• ENTRIES SHOWN
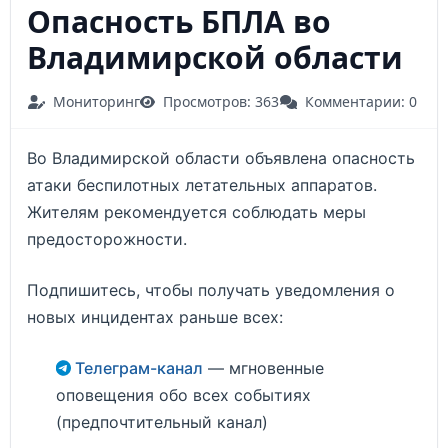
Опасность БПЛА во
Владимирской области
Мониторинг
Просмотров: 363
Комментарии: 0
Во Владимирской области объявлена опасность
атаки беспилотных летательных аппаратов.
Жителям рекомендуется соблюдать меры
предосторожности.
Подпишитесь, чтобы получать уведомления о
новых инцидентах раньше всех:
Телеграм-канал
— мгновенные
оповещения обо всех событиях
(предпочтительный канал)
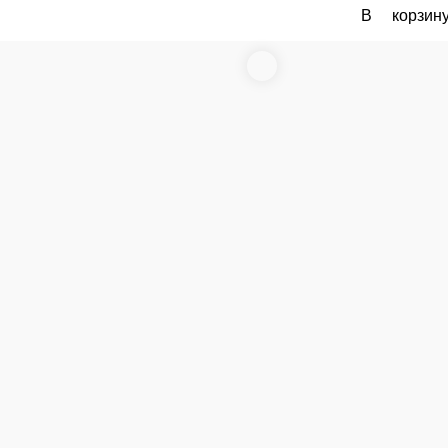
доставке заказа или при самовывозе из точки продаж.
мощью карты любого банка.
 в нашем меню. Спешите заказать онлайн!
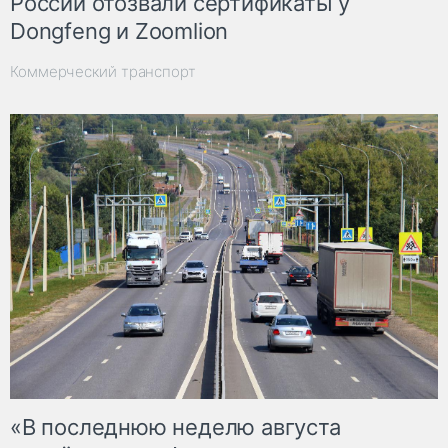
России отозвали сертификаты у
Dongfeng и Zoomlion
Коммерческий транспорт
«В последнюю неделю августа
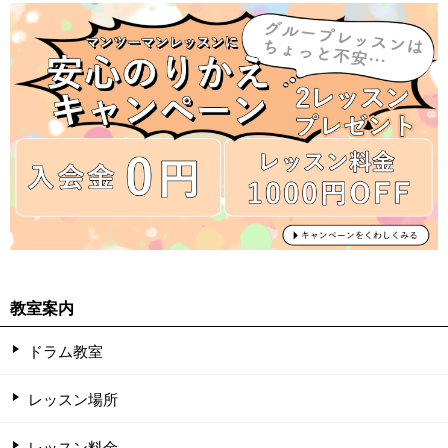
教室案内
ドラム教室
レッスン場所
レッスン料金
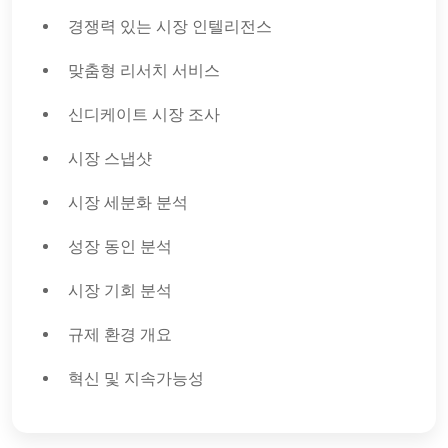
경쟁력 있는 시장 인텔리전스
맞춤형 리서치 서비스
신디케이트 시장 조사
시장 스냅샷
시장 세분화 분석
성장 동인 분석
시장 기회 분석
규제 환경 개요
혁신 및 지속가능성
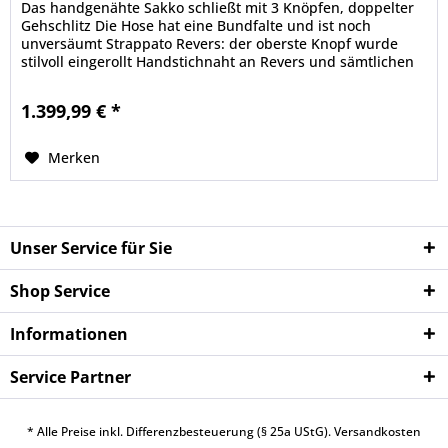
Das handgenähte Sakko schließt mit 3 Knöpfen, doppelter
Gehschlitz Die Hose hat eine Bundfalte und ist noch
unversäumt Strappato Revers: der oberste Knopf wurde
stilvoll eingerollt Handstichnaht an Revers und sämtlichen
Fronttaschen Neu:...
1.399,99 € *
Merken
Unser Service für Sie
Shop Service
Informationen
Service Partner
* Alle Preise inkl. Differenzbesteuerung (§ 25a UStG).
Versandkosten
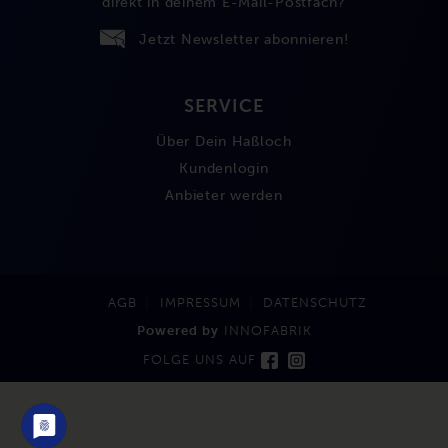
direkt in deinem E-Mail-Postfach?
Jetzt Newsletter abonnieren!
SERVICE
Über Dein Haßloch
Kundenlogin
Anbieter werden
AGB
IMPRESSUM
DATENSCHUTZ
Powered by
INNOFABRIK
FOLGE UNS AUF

• WORK TO COMPLETE
Set down word for word each line from the one containing "stilvoll eingerollt Handstichnaht" through the end of the material, and keep the pictures out of it.

• SOLUTION TO THE PROBLEM
stilvoll eingerollt Handstichnaht an Revers und sämtlichen
Fronttaschen Neu:...
1.399,99 € *
Merken
Unser Service für Sie
Shop Service
Informationen
Service Partner
* Alle Preise inkl. Differenzbesteuerung (§ 25a UStG).
Versandkosten
direkt in deinem E-Mail-Postfach?
Jetzt Newsletter abonnieren!
SERVICE
Über Dein Haßloch
Kundenlogin
Anbieter werden
AGB
IMPRESSUM
DATENSCHUTZ
Powered by
INNOFABRIK
FOLGE UNS AUF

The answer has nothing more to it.